WORKING DATA Start Marker

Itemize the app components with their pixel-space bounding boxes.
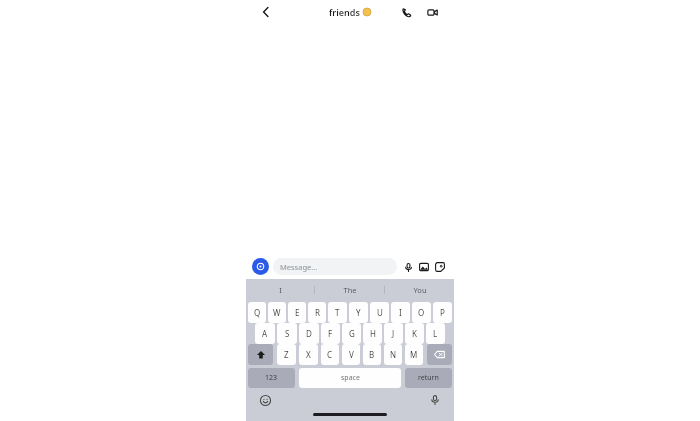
button[interactable]: V	[342, 344, 360, 365]
button[interactable]: A	[255, 323, 275, 344]
staticText: J	[392, 328, 395, 339]
button[interactable]: B	[363, 344, 381, 365]
button[interactable]: Back	[256, 2, 276, 22]
button[interactable]: M	[405, 344, 423, 365]
button[interactable]: K	[405, 323, 424, 344]
staticText: T	[335, 307, 340, 318]
button[interactable]: W	[268, 302, 286, 323]
staticText: Q	[254, 307, 261, 318]
staticText: L	[433, 328, 438, 339]
button[interactable]: R	[308, 302, 326, 323]
button[interactable]: Backspace	[427, 344, 452, 365]
button[interactable]: C	[321, 344, 339, 365]
staticText: Y	[356, 307, 361, 318]
staticText: space	[341, 373, 360, 383]
staticText: O	[418, 307, 425, 318]
button[interactable]: Message...	[273, 258, 397, 275]
staticText: B	[369, 349, 375, 360]
staticText: The	[343, 285, 357, 295]
button[interactable]: U	[370, 302, 389, 323]
staticText: return	[418, 373, 439, 383]
button[interactable]: You	[385, 279, 454, 301]
staticText: P	[440, 307, 445, 318]
staticText: friends	[329, 6, 360, 18]
staticText: Message...	[280, 262, 318, 272]
staticText: V	[349, 349, 354, 360]
button[interactable]: Y	[349, 302, 368, 323]
button[interactable]: I	[246, 279, 314, 301]
staticText: G	[349, 328, 355, 339]
button[interactable]: P	[433, 302, 452, 323]
button[interactable]: L	[426, 323, 445, 344]
button[interactable]: return	[405, 368, 452, 388]
staticText: S	[285, 328, 290, 339]
staticText: C	[327, 349, 333, 360]
button[interactable]: X	[299, 344, 318, 365]
button[interactable]: Voice message	[400, 259, 416, 275]
button[interactable]: S	[277, 323, 297, 344]
button[interactable]: Voice input	[428, 393, 442, 407]
staticText: D	[306, 328, 312, 339]
button[interactable]: O	[412, 302, 431, 323]
staticText: I	[399, 307, 402, 318]
button[interactable]: Voice call	[396, 2, 416, 22]
staticText: X	[306, 349, 311, 360]
button[interactable]: F	[321, 323, 340, 344]
button[interactable]: Stickers	[432, 259, 448, 275]
staticText: F	[328, 328, 333, 339]
button[interactable]: Shift	[248, 344, 273, 365]
button[interactable]: The	[315, 279, 384, 301]
button[interactable]: Z	[277, 344, 296, 365]
button[interactable]: Gallery	[416, 259, 432, 275]
button[interactable]: J	[384, 323, 403, 344]
staticText: H	[370, 328, 376, 339]
button[interactable]: Camera	[252, 258, 269, 275]
button[interactable]: Q	[248, 302, 266, 323]
button[interactable]: H	[363, 323, 382, 344]
staticText: W	[273, 307, 281, 318]
button[interactable]: Video call	[422, 2, 442, 22]
button[interactable]: T	[328, 302, 347, 323]
staticText: Z	[284, 349, 289, 360]
button[interactable]: space	[299, 368, 401, 388]
button[interactable]: 123	[248, 368, 295, 388]
button[interactable]: G	[342, 323, 361, 344]
staticText: N	[390, 349, 397, 360]
button[interactable]: D	[299, 323, 319, 344]
staticText: R	[315, 307, 320, 318]
button[interactable]: Emoji	[258, 393, 272, 407]
staticText: K	[412, 328, 417, 339]
staticText: You	[413, 285, 427, 295]
button[interactable]: I	[391, 302, 410, 323]
staticText: E	[295, 307, 300, 318]
staticText: U	[377, 307, 383, 318]
staticText: M	[410, 349, 418, 360]
staticText: A	[262, 328, 268, 339]
staticText: I	[279, 285, 282, 295]
button[interactable]: N	[384, 344, 402, 365]
staticText: 123	[265, 373, 278, 383]
button[interactable]: E	[288, 302, 306, 323]
button[interactable]: friends	[329, 6, 371, 18]
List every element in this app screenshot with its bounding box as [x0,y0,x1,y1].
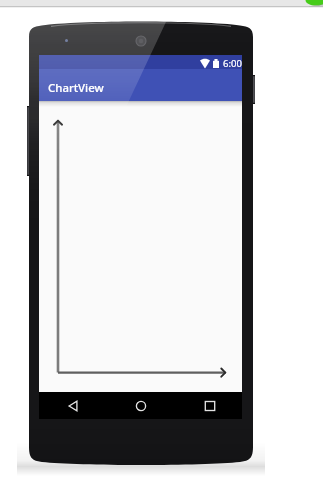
button[interactable]: ChartView [39,69,242,101]
staticText: 6:00 [223,57,242,70]
staticText: ChartView [48,80,104,96]
button[interactable]: Home [113,392,169,419]
button[interactable]: Recent apps [182,392,238,419]
button[interactable]: Back [45,392,101,419]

WORKING DATA End Marker

> WHAT TO WORK ON
The lines from the one containing "List every element" to the last line of the records, both included: print exactly those and nothing else, leaving out any pictures.

> EXERCISE ANSWER
List every element in this app screenshot with its bounding box as [x0,y0,x1,y1].
button[interactable]: ChartView [39,69,242,101]
staticText: 6:00 [223,57,242,70]
staticText: ChartView [48,80,104,96]
button[interactable]: Home [113,392,169,419]
button[interactable]: Recent apps [182,392,238,419]
button[interactable]: Back [45,392,101,419]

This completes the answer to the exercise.